Exercise prompt
For any picture in the lines below, please leave it out and copy the rest exactly.

◆ ◆ ◆ ◆

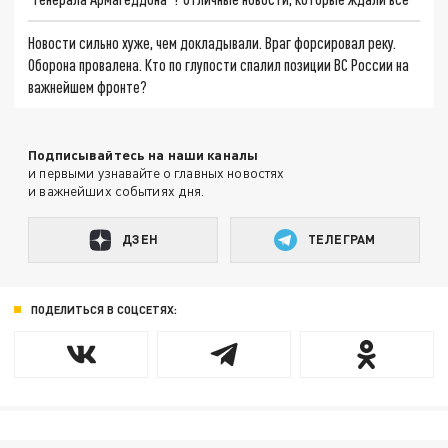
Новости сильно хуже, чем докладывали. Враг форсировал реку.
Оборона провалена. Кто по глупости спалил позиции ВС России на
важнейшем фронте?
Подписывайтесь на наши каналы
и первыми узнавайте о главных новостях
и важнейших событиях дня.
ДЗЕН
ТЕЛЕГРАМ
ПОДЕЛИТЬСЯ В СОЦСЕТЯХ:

◆ ◆ ◆ ◆

Task response
Новости сильно хуже, чем докладывали. Враг форсировал реку.
Оборона провалена. Кто по глупости спалил позиции ВС России на
важнейшем фронте?
Подписывайтесь на наши каналы
и первыми узнавайте о главных новостях
и важнейших событиях дня.
ДЗЕН
ТЕЛЕГРАМ
ПОДЕЛИТЬСЯ В СОЦСЕТЯХ:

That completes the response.